Saved entries

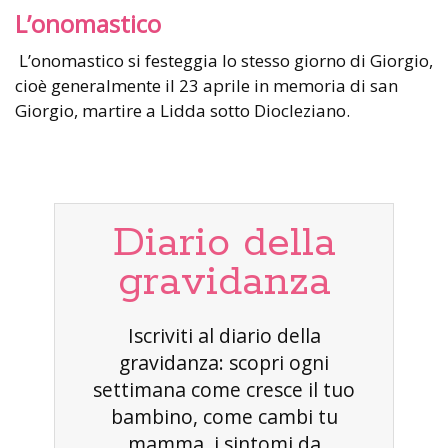
L’onomastico
L’onomastico si festeggia lo stesso giorno di Giorgio,
cioè generalmente il 23 aprile in memoria di san
Giorgio, martire a Lidda sotto Diocleziano.
Diario della
gravidanza
Iscriviti al diario della
gravidanza: scopri ogni
settimana come cresce il tuo
bambino, come cambi tu
mamma, i sintomi da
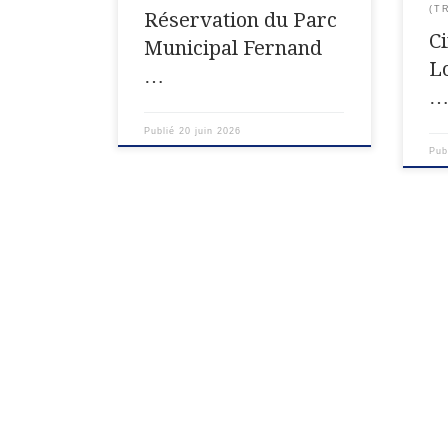
(T
Réservation du Parc
C
Municipal Fernand
L
…
Publié
20 juin 2026
Pub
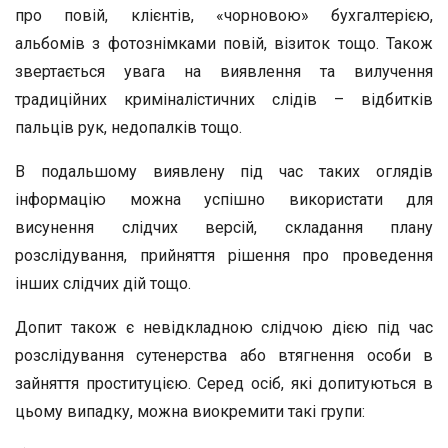
про повій, клієнтів, «чорновою» бухгалтерією,
альбомів з фотознімками повій, візиток тощо. Також
звертається увага на виявлення та вилучення
традиційних криміналістичних слідів – відбитків
пальців рук, недопалків тощо.
В подальшому виявлену під час таких оглядів
інформацію можна успішно використати для
висунення слідчих версій, складання плану
розслідування, прийняття рішення про проведення
інших слідчих дій тощо.
Допит також є невідкладною слідчою дією під час
розслідування сутенерства або втягнення особи в
зайняття проституцією. Серед осіб, які допитуються в
цьому випадку, можна виокремити такі групи:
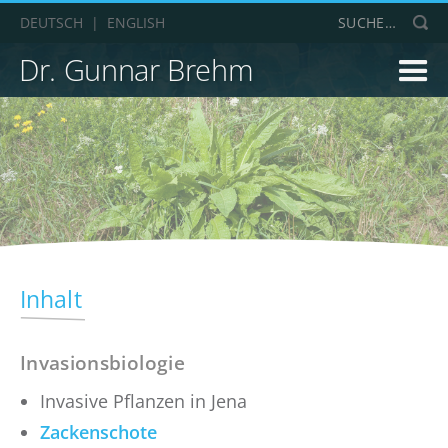
DEUTSCH
|
ENGLISH
Dr. Gunnar Brehm
Slide 2 of 5.
Inhalt
Invasionsbiologie
Invasive Pflanzen in Jena
Zackenschote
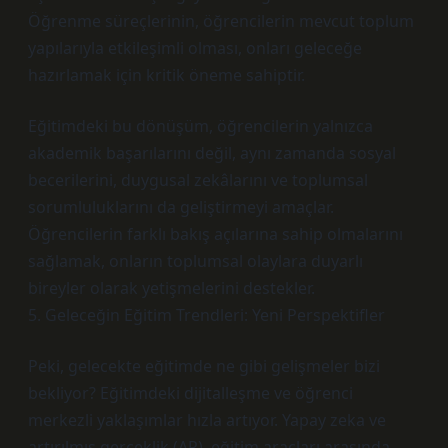
Öğrenme süreçlerinin, öğrencilerin mevcut toplum
yapılarıyla etkileşimli olması, onları geleceğe
hazırlamak için kritik öneme sahiptir.
Eğitimdeki bu dönüşüm, öğrencilerin yalnızca
akademik başarılarını değil, aynı zamanda sosyal
becerilerini, duygusal zekâlarını ve toplumsal
sorumluluklarını da geliştirmeyi amaçlar.
Öğrencilerin farklı bakış açılarına sahip olmalarını
sağlamak, onların toplumsal olaylara duyarlı
bireyler olarak yetişmelerini destekler.
5. Geleceğin Eğitim Trendleri: Yeni Perspektifler
Peki, gelecekte eğitimde ne gibi gelişmeler bizi
bekliyor? Eğitimdeki dijitalleşme ve öğrenci
merkezli yaklaşımlar hızla artıyor. Yapay zeka ve
artırılmış gerçeklik (AR), eğitim araçları arasında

** Task prompt **
Across the records above, show each line containing the word "Giorgio".

** Task response **
L’onomastico si festeggia lo stesso giorno di Giorgio,
Giorgio, martire a Lidda sotto Diocleziano.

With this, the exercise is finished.